On May 10th, Cerasoli Gallery will open separate exhibitions by two artists working in different media: Andy J. Simmons' photography exhibition Visions of Europe and collage artist Joshua Krause's Convince Me I'm on Fire will be shown in two gallery spaces.
In Gallery One will be the work of Andy J. Simmons. Born in South East London, Simmons grew up learning to take photographs and to skateboard. Both of these interests are reflected in his photographs as well as other subcultural rituals. He works with Polaroid film and plastic cameras to capture stills as equally simplistic as his machinery and presents the images in an honest and straight forward documentary style. Each photograph is uncluttered and exudes a clean sense of beauty. Simmons refers to Transworld Videos and Slap Magazine as his major influences.

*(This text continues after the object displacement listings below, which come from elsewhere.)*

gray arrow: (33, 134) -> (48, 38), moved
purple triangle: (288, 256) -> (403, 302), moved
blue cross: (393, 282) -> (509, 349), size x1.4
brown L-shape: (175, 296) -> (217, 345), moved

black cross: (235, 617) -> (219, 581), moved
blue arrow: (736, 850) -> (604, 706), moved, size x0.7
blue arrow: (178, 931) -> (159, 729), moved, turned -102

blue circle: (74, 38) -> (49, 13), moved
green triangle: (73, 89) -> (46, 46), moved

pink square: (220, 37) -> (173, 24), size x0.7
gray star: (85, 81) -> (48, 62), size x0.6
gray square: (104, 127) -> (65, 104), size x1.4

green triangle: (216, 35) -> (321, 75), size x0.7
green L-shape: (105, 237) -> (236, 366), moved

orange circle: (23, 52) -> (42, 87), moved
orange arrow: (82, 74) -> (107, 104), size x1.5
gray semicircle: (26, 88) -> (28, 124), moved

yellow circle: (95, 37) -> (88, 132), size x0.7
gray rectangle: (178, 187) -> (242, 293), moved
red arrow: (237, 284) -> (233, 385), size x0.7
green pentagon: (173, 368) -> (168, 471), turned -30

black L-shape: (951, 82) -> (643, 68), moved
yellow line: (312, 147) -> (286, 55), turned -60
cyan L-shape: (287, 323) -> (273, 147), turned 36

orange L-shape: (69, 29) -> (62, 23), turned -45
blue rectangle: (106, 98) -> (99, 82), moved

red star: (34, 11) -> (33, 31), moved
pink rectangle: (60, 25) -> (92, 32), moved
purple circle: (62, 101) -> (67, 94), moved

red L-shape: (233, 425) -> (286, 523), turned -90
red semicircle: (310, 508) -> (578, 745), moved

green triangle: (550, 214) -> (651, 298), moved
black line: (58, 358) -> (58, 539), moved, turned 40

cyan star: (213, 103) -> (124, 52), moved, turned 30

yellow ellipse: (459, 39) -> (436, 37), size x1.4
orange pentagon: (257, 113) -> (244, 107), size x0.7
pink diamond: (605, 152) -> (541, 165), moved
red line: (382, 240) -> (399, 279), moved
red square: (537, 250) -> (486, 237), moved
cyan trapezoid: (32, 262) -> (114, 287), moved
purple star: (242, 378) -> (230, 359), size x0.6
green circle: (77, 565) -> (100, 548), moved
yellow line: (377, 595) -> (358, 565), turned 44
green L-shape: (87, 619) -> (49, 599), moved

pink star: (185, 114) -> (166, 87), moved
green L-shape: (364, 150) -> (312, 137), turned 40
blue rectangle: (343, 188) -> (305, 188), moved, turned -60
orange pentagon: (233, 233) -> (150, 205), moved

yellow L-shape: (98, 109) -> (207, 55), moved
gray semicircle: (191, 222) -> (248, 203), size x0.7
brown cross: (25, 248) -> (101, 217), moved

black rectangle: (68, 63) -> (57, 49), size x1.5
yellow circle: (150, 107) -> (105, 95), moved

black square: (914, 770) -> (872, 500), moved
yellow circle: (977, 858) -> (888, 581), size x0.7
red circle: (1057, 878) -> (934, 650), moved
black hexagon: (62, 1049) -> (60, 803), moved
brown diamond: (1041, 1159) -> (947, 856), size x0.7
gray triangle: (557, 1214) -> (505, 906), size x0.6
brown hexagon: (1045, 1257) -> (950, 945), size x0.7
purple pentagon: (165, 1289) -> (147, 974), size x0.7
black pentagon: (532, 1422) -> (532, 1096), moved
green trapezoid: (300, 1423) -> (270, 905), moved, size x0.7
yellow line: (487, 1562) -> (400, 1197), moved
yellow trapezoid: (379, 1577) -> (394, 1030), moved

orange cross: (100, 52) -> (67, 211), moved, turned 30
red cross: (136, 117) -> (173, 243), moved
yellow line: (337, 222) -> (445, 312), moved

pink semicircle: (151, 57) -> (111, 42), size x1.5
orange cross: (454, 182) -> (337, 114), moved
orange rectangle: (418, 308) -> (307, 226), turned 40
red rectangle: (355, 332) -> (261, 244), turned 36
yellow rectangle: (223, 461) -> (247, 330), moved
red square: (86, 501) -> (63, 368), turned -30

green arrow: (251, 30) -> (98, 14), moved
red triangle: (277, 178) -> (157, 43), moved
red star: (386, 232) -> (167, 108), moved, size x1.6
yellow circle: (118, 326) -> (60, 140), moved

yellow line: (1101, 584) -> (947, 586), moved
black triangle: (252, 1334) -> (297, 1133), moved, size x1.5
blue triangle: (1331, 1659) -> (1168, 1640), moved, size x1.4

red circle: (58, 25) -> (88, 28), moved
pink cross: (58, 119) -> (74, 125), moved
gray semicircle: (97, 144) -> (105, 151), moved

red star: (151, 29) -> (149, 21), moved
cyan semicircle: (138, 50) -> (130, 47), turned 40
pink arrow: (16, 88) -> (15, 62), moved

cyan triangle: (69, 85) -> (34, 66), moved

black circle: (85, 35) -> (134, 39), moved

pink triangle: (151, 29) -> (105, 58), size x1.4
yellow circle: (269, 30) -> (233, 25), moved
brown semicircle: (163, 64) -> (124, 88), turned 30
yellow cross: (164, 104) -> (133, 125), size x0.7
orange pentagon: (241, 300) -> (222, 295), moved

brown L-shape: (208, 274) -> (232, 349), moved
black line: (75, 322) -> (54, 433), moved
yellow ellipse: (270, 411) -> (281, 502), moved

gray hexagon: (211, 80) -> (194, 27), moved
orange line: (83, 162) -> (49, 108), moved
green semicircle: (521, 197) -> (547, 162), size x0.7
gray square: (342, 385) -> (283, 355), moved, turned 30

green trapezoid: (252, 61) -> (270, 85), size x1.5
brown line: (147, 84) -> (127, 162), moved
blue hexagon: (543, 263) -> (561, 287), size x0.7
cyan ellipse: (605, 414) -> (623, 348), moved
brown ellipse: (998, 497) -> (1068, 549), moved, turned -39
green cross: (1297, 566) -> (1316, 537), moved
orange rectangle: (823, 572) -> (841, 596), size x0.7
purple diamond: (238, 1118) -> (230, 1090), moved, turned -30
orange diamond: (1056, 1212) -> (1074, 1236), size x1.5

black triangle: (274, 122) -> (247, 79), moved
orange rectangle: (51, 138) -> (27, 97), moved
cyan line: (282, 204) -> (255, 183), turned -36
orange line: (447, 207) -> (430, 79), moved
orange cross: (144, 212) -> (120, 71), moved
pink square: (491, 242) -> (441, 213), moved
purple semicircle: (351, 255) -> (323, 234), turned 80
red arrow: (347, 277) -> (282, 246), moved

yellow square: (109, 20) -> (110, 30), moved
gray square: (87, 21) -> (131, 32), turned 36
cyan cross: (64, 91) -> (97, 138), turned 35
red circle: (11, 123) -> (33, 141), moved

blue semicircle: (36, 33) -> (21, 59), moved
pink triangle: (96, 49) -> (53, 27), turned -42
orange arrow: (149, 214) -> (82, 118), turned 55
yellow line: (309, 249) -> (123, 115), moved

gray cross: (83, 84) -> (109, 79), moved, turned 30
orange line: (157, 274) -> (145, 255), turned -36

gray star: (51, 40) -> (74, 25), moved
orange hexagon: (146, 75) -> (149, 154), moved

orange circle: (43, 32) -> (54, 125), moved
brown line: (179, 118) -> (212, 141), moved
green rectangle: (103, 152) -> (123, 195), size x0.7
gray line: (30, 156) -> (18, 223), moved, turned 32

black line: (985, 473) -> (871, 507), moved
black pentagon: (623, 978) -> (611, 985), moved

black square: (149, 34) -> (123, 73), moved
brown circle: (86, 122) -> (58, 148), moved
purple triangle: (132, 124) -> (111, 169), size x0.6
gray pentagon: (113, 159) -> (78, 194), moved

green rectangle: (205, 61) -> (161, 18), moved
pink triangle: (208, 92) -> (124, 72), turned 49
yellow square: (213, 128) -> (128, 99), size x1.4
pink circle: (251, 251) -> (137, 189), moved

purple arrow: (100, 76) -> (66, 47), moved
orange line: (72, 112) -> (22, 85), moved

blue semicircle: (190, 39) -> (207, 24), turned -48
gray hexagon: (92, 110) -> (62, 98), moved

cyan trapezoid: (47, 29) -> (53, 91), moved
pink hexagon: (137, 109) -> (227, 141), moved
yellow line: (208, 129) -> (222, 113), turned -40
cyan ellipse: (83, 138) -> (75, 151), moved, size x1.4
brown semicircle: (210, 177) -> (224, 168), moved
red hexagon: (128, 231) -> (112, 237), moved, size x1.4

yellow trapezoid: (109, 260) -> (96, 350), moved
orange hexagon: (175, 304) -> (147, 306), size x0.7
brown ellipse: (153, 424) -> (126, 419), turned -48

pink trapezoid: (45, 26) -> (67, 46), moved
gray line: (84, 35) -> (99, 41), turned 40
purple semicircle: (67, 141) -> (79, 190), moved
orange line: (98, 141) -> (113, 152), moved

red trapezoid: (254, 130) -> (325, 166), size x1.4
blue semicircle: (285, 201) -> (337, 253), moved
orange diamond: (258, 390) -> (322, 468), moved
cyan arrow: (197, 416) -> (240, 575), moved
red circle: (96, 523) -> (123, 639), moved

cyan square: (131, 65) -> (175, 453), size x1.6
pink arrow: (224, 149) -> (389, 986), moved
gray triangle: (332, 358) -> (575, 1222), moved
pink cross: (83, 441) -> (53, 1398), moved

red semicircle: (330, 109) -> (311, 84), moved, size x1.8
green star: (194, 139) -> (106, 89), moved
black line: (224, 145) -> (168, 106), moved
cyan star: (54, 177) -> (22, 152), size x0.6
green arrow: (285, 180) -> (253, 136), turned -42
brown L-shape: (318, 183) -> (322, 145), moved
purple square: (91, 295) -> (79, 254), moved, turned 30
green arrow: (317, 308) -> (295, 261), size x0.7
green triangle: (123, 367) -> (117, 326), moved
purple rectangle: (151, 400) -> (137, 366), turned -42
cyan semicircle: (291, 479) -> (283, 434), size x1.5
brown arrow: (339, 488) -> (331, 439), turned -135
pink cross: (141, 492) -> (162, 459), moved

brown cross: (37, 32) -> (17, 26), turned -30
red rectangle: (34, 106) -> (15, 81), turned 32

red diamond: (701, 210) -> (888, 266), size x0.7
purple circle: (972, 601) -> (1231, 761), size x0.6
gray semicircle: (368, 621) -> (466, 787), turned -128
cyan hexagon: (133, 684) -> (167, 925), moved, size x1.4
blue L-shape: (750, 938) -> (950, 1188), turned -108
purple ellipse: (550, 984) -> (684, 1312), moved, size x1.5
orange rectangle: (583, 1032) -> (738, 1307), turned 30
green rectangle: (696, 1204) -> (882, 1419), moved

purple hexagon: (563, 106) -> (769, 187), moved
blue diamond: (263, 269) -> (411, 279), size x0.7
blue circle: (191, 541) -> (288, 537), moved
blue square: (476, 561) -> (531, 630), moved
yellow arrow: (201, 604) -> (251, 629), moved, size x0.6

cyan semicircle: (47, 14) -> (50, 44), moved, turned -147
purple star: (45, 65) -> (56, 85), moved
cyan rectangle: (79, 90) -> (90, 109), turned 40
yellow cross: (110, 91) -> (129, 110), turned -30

In Gallery Two is the collage work of Joshua Krause who works with acrylic, enamel, and resin on natural or painted wood. Krause relies on dreams and the unconscious to guide him through his artistic production. In his works, the foreground is an ornate organic pattern composed of white dots from which partial faces emerge in patches. Krause is primarily self-taught and currently lives and works in San Diego, California. His extensive client list includes the New York Times, Option Snowboards, Escapist Skateboarding, and Loud + Clear Records.
Visions of Europe and Convince Me I'm on Fire will remain at Cerasoli Gallery in Los Angeles until June 7, 2008.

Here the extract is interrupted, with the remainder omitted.